Obama rejects Keystone XL project to show "leadership"
President Obama rejected a presidential permit Friday for the controversial Keystone XL pipeline, citing concerns about its impact on the climate.
"America’s now a global leader when it comes to taking serious action to fight climate change," Obama told reporters, standing in the Roosevelt Room beside Vice President Biden and Secretary of State John F. Kerry. "And frankly, approving this project would have undercut that global leadership. And that's the biggest risk we face, not acting."
He said now was the time to act to “protect the one planet we’ve got while we still can.”

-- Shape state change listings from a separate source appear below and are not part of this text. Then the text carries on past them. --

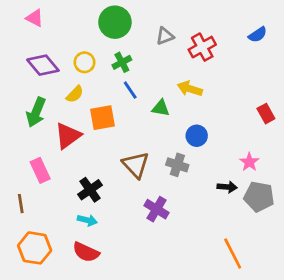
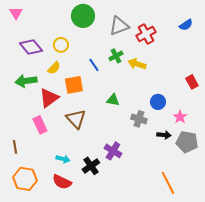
pink triangle: (35, 18) -> (16, 13), moved, turned 32
gray triangle: (165, 36) -> (119, 26), size x1.5
green cross: (122, 62) -> (116, 56), moved
green triangle: (161, 108) -> (113, 100), moved
green arrow: (36, 112) -> (26, 81), turned 60
blue circle: (197, 136) -> (158, 102), moved
brown triangle: (136, 165) -> (76, 119), moved
gray cross: (177, 165) -> (139, 119), moved
pink rectangle: (40, 170) -> (40, 125), moved
black cross: (90, 190) -> (91, 166), moved

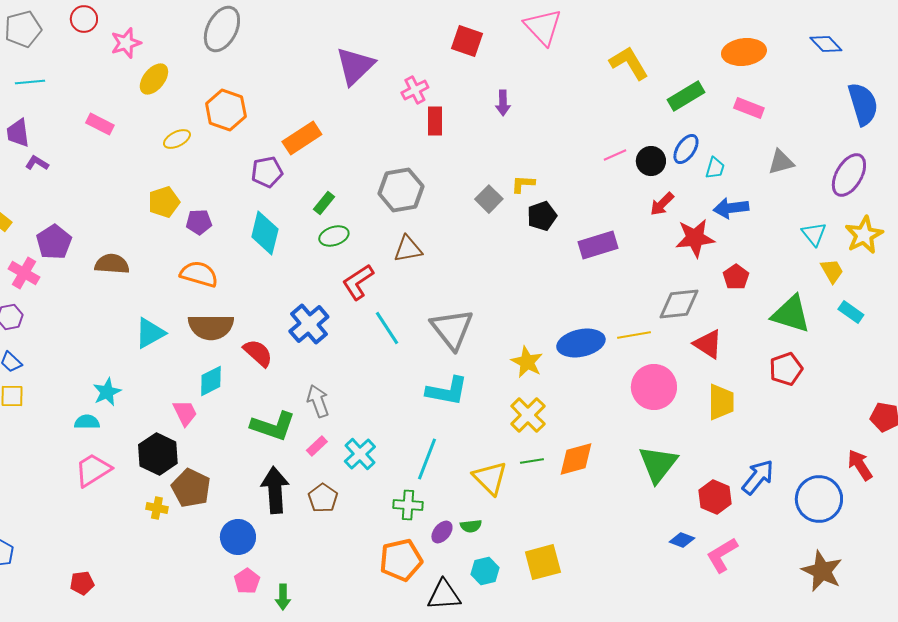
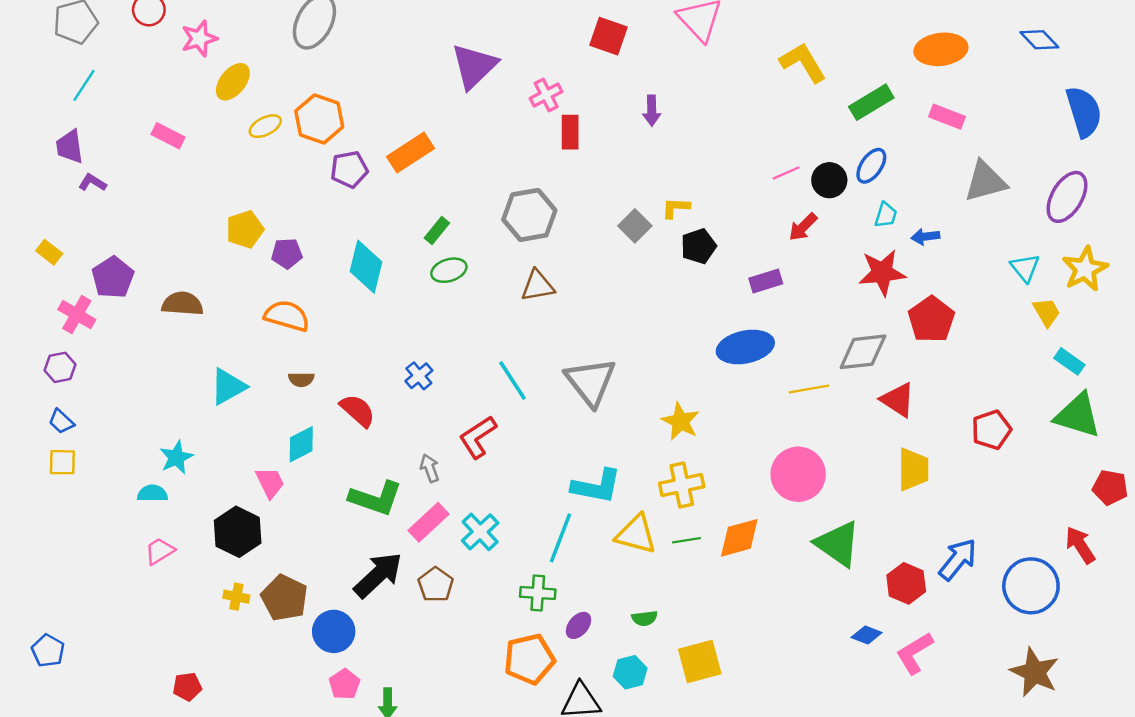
cyan line: (30, 82) -> (84, 85), turned -52
yellow ellipse: (177, 139) -> (265, 126), moved
gray triangle: (781, 162) -> (985, 181), size x1.4
cyan trapezoid: (715, 168) -> (886, 215), moved
purple pentagon: (267, 172) -> (349, 169), moved
red arrow: (662, 204) -> (803, 227), moved
blue arrow: (731, 208) -> (925, 237), size x0.7
purple rectangle: (598, 245) -> (766, 281), size x0.7
red pentagon: (736, 277) -> (931, 319), size x1.5
red L-shape: (358, 282) -> (478, 437), moved
green triangle: (791, 314) -> (1078, 415), moved
blue cross: (309, 324) -> (419, 376), size x0.6
brown semicircle: (211, 327) -> (301, 379), size x0.5
blue ellipse: (581, 343) -> (745, 347), moved
pink circle: (654, 387) -> (798, 474), moved
cyan L-shape: (447, 391) -> (596, 486), moved
gray arrow: (318, 401) -> (430, 468), size x0.7
yellow cross: (528, 415) -> (682, 485), turned 33
pink rectangle: (317, 446) -> (428, 522), size x1.6
green triangle: (658, 464) -> (838, 544), turned -33
pink trapezoid: (93, 470) -> (160, 551), size x0.7
yellow triangle: (490, 478) -> (636, 534), moved, turned -30
brown pentagon: (191, 488) -> (284, 598), moved
black arrow: (275, 490) -> (378, 575), turned 51
green semicircle: (471, 526) -> (645, 618), moved
red pentagon: (82, 583) -> (187, 687), moved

The decision to deny TransCanada Corp. a cross-border permit for a 1,179-mile pipeline between Hardisty, Alberta, and Steele City, Neb. puts an end -- at least for now -- to a seven-year fight over a project that came to symbolize what Obama could do unilaterally to keep fossil fuels in the ground.

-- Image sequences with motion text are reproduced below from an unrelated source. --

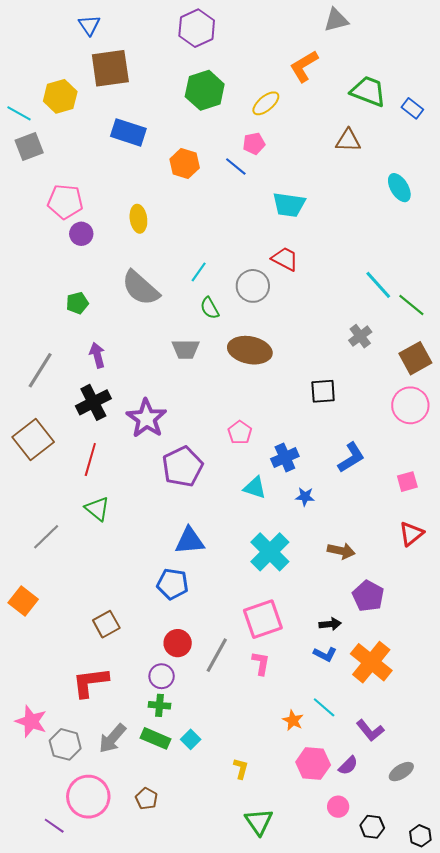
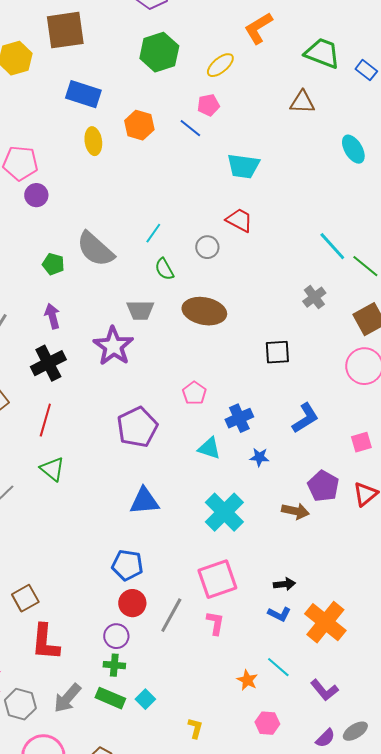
yellow ellipse: (138, 219) -> (93, 141), moved
gray circle: (253, 286) -> (207, 247), size x0.7
green pentagon: (77, 303) -> (53, 264), moved, turned 30
purple star: (146, 418) -> (113, 346), moved
blue pentagon: (173, 584) -> (127, 565), moved
purple pentagon: (368, 596) -> (323, 486), moved
brown square: (106, 624) -> (25, 598), moved
red L-shape: (90, 682) -> (45, 642), turned -78
pink hexagon: (313, 764) -> (267, 723), size x0.7
purple semicircle: (348, 766) -> (325, 738), moved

What started as a routine permitting application for a large infrastructure project became a litmus test among Democrats for what President Obama was willing to do to tackle global warming in the face of Republican resistance in Congress. Backers of the project said it would ensure a secure supply of oil from a reliable U.S. ally and create jobs; opponents said it would both exacerbate climate change by releasing a massive amount of carbon into the atmosphere and create pollution hazards along the pipeline's route.